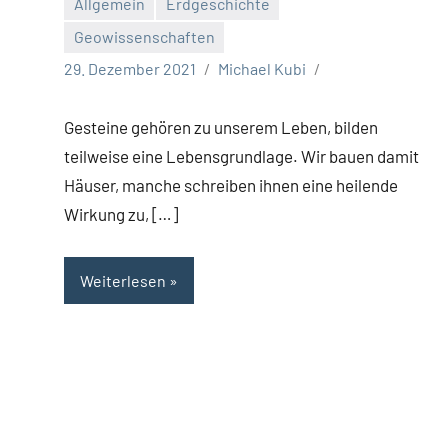
Allgemein
Erdgeschichte
Geowissenschaften
29. Dezember 2021
Michael Kubi
Gesteine gehören zu unserem Leben, bilden
teilweise eine Lebensgrundlage. Wir bauen damit
Häuser, manche schreiben ihnen eine heilende
Wirkung zu, […]
Weiterlesen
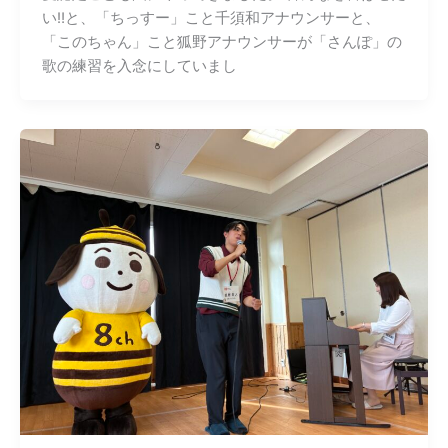
い‼︎と、「ちっすー」こと千須和アナウンサーと、
「このちゃん」こと狐野アナウンサーが「さんぽ」の
歌の練習を入念にしていまし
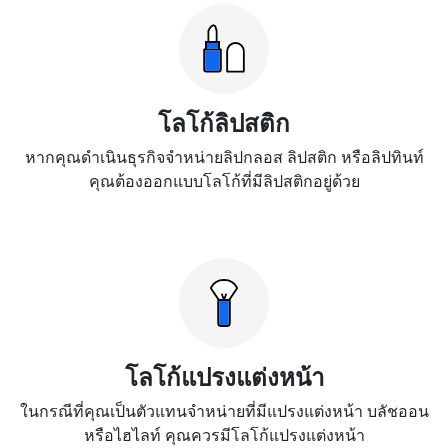
โลโก้ลิปสติก
หากคุณดำเนินธุรกิจจำหน่ายลิปกลอส ลิปสติก หรือลิปทินท์
คุณต้องออกแบบโลโก้ที่มีลิปสติกอยู่ด้วย
โลโก้แปรงแต่งหน้า
ในกรณีที่คุณเป็นตัวแทนจำหน่ายที่มีแปรงแต่งหน้า บลัชออน
หรือไฮไลท์ คุณควรมีโลโก้แปรงแต่งหน้า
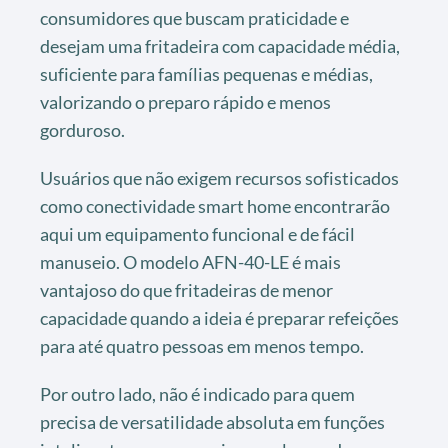
consumidores que buscam praticidade e
desejam uma fritadeira com capacidade média,
suficiente para famílias pequenas e médias,
valorizando o preparo rápido e menos
gorduroso.
Usuários que não exigem recursos sofisticados
como conectividade smart home encontrarão
aqui um equipamento funcional e de fácil
manuseio. O modelo AFN-40-LE é mais
vantajoso do que fritadeiras de menor
capacidade quando a ideia é preparar refeições
para até quatro pessoas em menos tempo.
Por outro lado, não é indicado para quem
precisa de versatilidade absoluta em funções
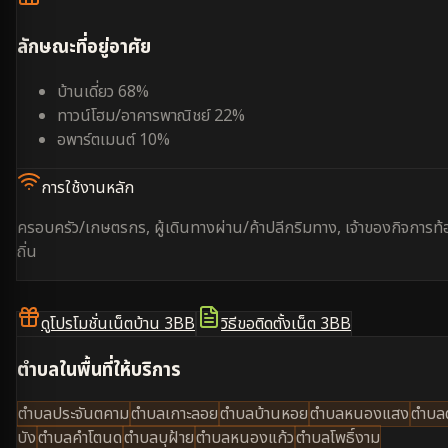
ลักษณะที่อยู่อาศัย
บ้านเดี่ยว 68%
ทาวน์โฮม/อาคารพาณิชย์ 22%
อพาร์ตเมนต์ 10%
การใช้งานหลัก
ครอบครัว/เกษตรกร, ผู้เดินทางผ่าน/ค้าปลีกริมทาง, เจ้าของกิจการท้
ถิ่น
ดูโปรโมชั่นเน็ตบ้าน 3BB
วิธีขอติดตั้งเน็ต 3BB
ตำบลในพื้นที่ให้บริการ
ตำบลประจันตคาม
ตำบลเกาะลอย
ตำบลบ้านหอย
ตำบลหนองแสง
ตำบล
บัง
ตำบลคำโตนด
ตำบลบุฝ้าย
ตำบลหนองแก้ว
ตำบลโพธิ์งาม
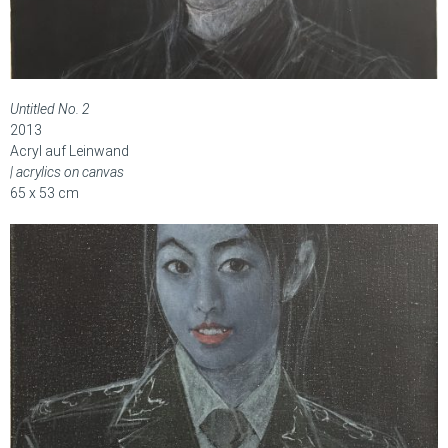
Untitled No. 2
2013
Acryl auf Leinwand
| acrylics on canvas
65 x 53 cm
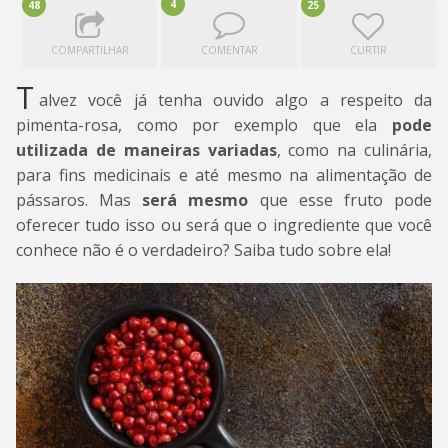
4
48
25
COMPARTILHAR
COMENTAR
CURTIR
T
alvez você já tenha ouvido algo a respeito da
pimenta-rosa, como por exemplo que ela
pode
utilizada de maneiras variadas
, como na culinária,
para fins medicinais e até mesmo na alimentação de
pássaros. Mas
será mesmo
que esse fruto pode
oferecer tudo isso ou será que o ingrediente que você
conhece não é o verdadeiro? Saiba tudo sobre ela!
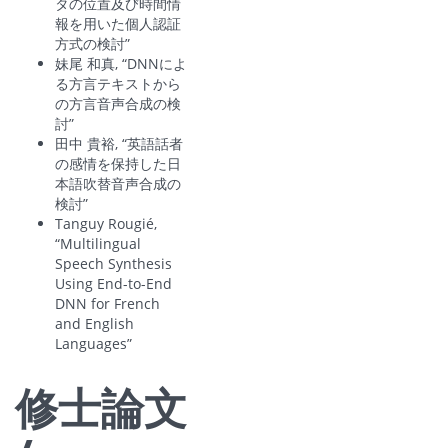
タの位置及び時間情
報を用いた個人認証
方式の検討”
妹尾 和真, “DNNによ
る方言テキストから
の方言音声合成の検
討”
田中 貴裕, “英語話者
の感情を保持した日
本語吹替音声合成の
検討”
Tanguy Rougié,
“Multilingual
Speech Synthesis
Using End-to-End
DNN for French
and English
Languages”
修士論文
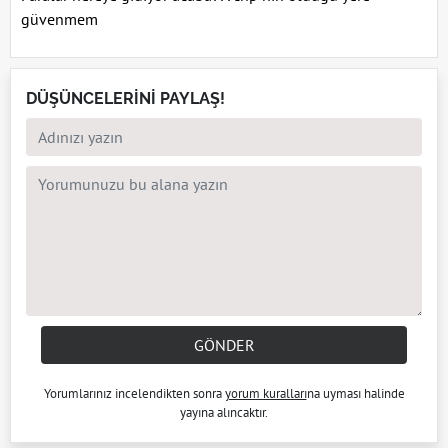
güvenmem
DÜŞÜNCELERİNİ PAYLAŞ!
GÖNDER
Yorumlarınız incelendikten sonra
yorum kuralları
na uyması halinde
yayına alıncaktır.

---------------

# INSTRUCTIONS FOR THE TASK
In the listing above, find the line containing "ลักษณะที่อยู่อาศัย" and the line containing "oferecer tudo isso", then print exactly those two lines and every line between them, minus the pictures.

# COMPLETED TASK
ลักษณะที่อยู่อาศัย
บ้านเดี่ยว 68%
ทาวน์โฮม/อาคารพาณิชย์ 22%
อพาร์ตเมนต์ 10%
การใช้งานหลัก
ครอบครัว/เกษตรกร, ผู้เดินทางผ่าน/ค้าปลีกริมทาง, เจ้าของกิจการท้
ถิ่น
ดูโปรโมชั่นเน็ตบ้าน 3BB
วิธีขอติดตั้งเน็ต 3BB
ตำบลในพื้นที่ให้บริการ
ตำบลประจันตคาม
ตำบลเกาะลอย
ตำบลบ้านหอย
ตำบลหนองแสง
ตำบล
บัง
ตำบลคำโตนด
ตำบลบุฝ้าย
ตำบลหนองแก้ว
ตำบลโพธิ์งาม
Untitled No. 2
2013
Acryl auf Leinwand
| acrylics on canvas
65 x 53 cm
4
48
25
COMPARTILHAR
COMENTAR
CURTIR
T
alvez você já tenha ouvido algo a respeito da
pimenta-rosa, como por exemplo que ela
pode
utilizada de maneiras variadas
, como na culinária,
para fins medicinais e até mesmo na alimentação de
pássaros. Mas
será mesmo
que esse fruto pode
oferecer tudo isso ou será que o ingrediente que você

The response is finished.